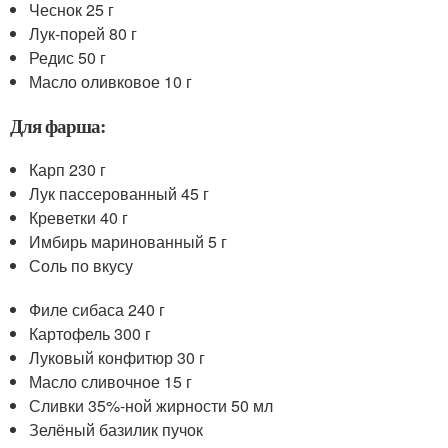
Чеснок 25 г
Лук-порей 80 г
Редис 50 г
Масло оливковое 10 г
Для фарша:
Карп 230 г
Лук пассерованный 45 г
Креветки 40 г
Имбирь маринованный 5 г
Соль по вкусу
Филе сибаса 240 г
Картофель 300 г
Луковый конфитюр 30 г
Масло сливочное 15 г
Сливки 35%-ной жирности 50 мл
Зелёный базилик пучок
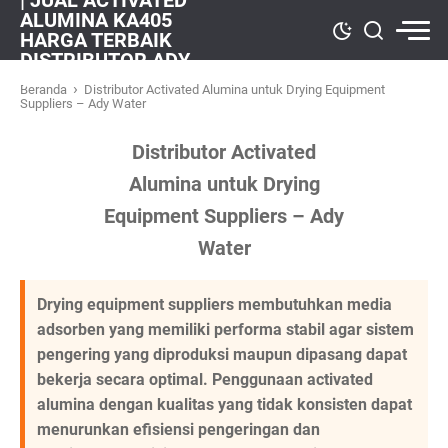
| JUAL ACTIVATED
ALUMINA KA405
HARGA TERBAIK
DISTRIBUTOR ADY
WATER
›
Beranda
Distributor Activated Alumina untuk Drying Equipment
Suppliers – Ady Water
Distributor Activated
Alumina untuk Drying
Equipment Suppliers – Ady
Water
Drying equipment suppliers membutuhkan media
adsorben yang memiliki performa stabil agar sistem
pengering yang diproduksi maupun dipasang dapat
bekerja secara optimal. Penggunaan activated
alumina dengan kualitas yang tidak konsisten dapat
menurunkan efisiensi pengeringan dan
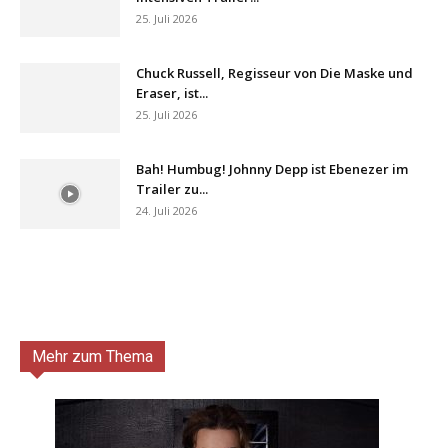
25. Juli 2026
Chuck Russell, Regisseur von Die Maske und
Eraser, ist...
25. Juli 2026
Bah! Humbug! Johnny Depp ist Ebenezer im
Trailer zu...
24. Juli 2026
Mehr zum Thema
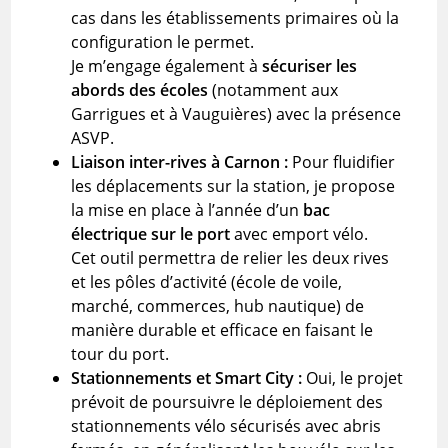
cas dans les établissements primaires où la
configuration le permet.
Je m’engage également à
sécuriser les
abords des écoles
(notamment aux
Garrigues et à Vauguières) avec la présence
ASVP.
Liaison inter-rives à Carnon :
Pour fluidifier
les déplacements sur la station, je propose
la mise en place à l’année d’un
bac
électrique sur le port
avec emport vélo.
Cet outil permettra de relier les deux rives
et les pôles d’activité (école de voile,
marché, commerces, hub nautique) de
manière durable et efficace en faisant le
tour du port.
Stationnements et Smart City :
Oui, le projet
prévoit de poursuivre le déploiement des
stationnements vélo sécurisés avec abris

------------------------------------

== Exercise requirements ==
Copy each line of the listing that carries the string "vélo".

== Written solution ==
avec emport vélo.
stationnements vélo sécurisés avec abris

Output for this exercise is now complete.